Webishades: An ARG About Web Series, For Web Series Fans

Interactivity is a key element when it comes to successfully spreading web content, which is why the ARG or transmedia experience — which works across platforms to create a narrative that the user has to discover on his or her own — has become a much more visible part of the landscape. Enter a recently launched ARG created specifically for the web series community, one that celebrates it.

Created by producer Jenni Powell and No Mimes Media, Webishades launched earlier this month via an article posted on Tubefilter. That article included a link to the Webishades website, which had secrets to be unlocked with phone calls, emails and ads on websites for series including The Guild, Squatters, Compulsions and The Temp Life. “It was a lot insidery, but that was part of the fun of it,” Powell said via phone.

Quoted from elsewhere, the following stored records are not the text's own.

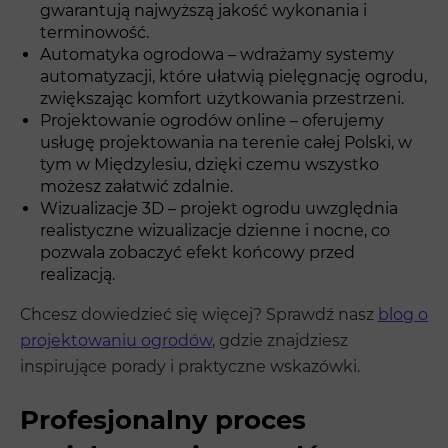
gwarantują najwyższą jakość wykonania i
terminowość.
Automatyka ogrodowa – wdrażamy systemy
automatyzacji, które ułatwią pielęgnację ogrodu,
zwiększając komfort użytkowania przestrzeni.
Projektowanie ogrodów online – oferujemy
usługę projektowania na terenie całej Polski, w
tym w Międzylesiu, dzięki czemu wszystko
możesz załatwić zdalnie.
Wizualizacje 3D – projekt ogrodu uwzględnia
realistyczne wizualizacje dzienne i nocne, co
pozwala zobaczyć efekt końcowy przed
realizacją.
Chcesz dowiedzieć się więcej? Sprawdź nasz
blog o
projektowaniu ogrodów
, gdzie znajdziesz
inspirujące porady i praktyczne wskazówki.
Profesjonalny proces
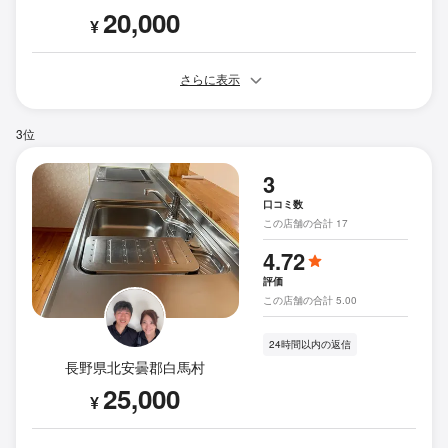
20,000
¥
さらに表示
3位
3
口コミ数
この店舗の合計 17
4.72
評価
この店舗の合計 5.00
24時間以内の返信
長野県北安曇郡白馬村
25,000
¥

To be honest, I completed the Webishades challenge in about ten minutes, because I cheated. And while I cheated — with some help from the ARG forum Unfiction, where previous players have documented the complete path to victory — that low level of commitment is deliberate.

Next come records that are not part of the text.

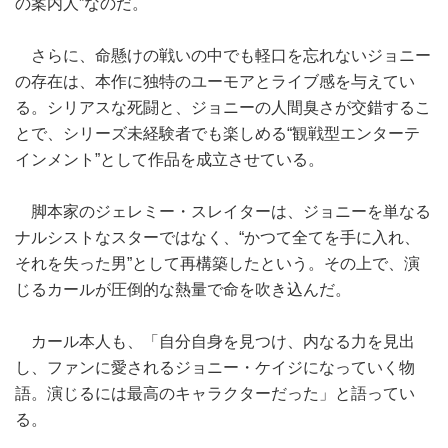
の案内人”なのだ。
さらに、命懸けの戦いの中でも軽口を忘れないジョニー
の存在は、本作に独特のユーモアとライブ感を与えてい
る。シリアスな死闘と、ジョニーの人間臭さが交錯するこ
とで、シリーズ未経験者でも楽しめる“観戦型エンターテ
インメント”として作品を成立させている。
脚本家のジェレミー・スレイターは、ジョニーを単なる
ナルシストなスターではなく、“かつて全てを手に入れ、
それを失った男”として再構築したという。その上で、演
じるカールが圧倒的な熱量で命を吹き込んだ。
カール本人も、「自分自身を見つけ、内なる力を見出
し、ファンに愛されるジョニー・ケイジになっていく物
語。演じるには最高のキャラクターだった」と語ってい
る。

Webishades is part of No Mimes’ recent string of 10 Minute ARG projects, which are created to be self-sustaining in perpetuity. “People don’t do stuff when we want them to, necessarily,” No Mimes managing director Benham Karbassi said via phone. “So we want to give them the opportunity to do it when they want to.”

So far, by Karbassi’s estimations, “a few thousand” people have checked out the Webishades website, with “a few hundred” following up on the phone call. But every component of the Webishades experience is automated, and as long as the participating web series don’t remove the clues from their websites, the game will be playable for the foreseeable future.

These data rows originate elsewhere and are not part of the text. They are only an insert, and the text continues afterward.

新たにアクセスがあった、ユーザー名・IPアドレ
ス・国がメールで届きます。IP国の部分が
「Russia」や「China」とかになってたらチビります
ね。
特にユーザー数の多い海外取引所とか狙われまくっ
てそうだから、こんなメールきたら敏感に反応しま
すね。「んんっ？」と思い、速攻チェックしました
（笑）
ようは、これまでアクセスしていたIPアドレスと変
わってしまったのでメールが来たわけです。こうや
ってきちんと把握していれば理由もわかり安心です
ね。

Not that there’s a lot there, to be frank — Webishades doesn’t have much in the way of story, instead operating as a promotional engine for the shows involved, and the reward is relatively Spartan. “It’s not as narrative as other ARG games,” Powell said. “It’s very different because it’s advertisement-based: ‘Here’s this fun fake product, let’s talk about it.’ That’s more of the game. We could have blown this out more, but it was just a fun way for us to work together.”

One of the complications is that Felicia Day, who in the project’s original iteration played a much larger role, was cast in a multi-episode arc on the SyFy Channel series Eureka this summer, meaning that her involvement had to be scaled back dramatically. “As you go, you have to be really flexible — that’s why ARGs are so fun to design,” Powell said. “You have to be on your toes the entire time.”

No money exchanged hands in this project, with everyone instead donating their time to put the elements together (with the exception of performance fees for actors in the Webishades commercial). That’s because Webishades isn’t intended to be a moneymaker; in fact, a Crackle representative, during a call with Powell and the No Mimes team, directly challenged No Mimes as to why they were doing this project — because it was just going to cost them money.

Karbassi’s reply at the time was that it would be great advertising for them, and also give them access to the web series community. Which seems to have paid off, at least in regard to the latter point: The number of series which participated in the project does represent an impressive range of the talent currently making web narrative. And while the numbers are low on players who have fully engaged with the project, those Webishades ads do remain on all the respective sites. The game is still on.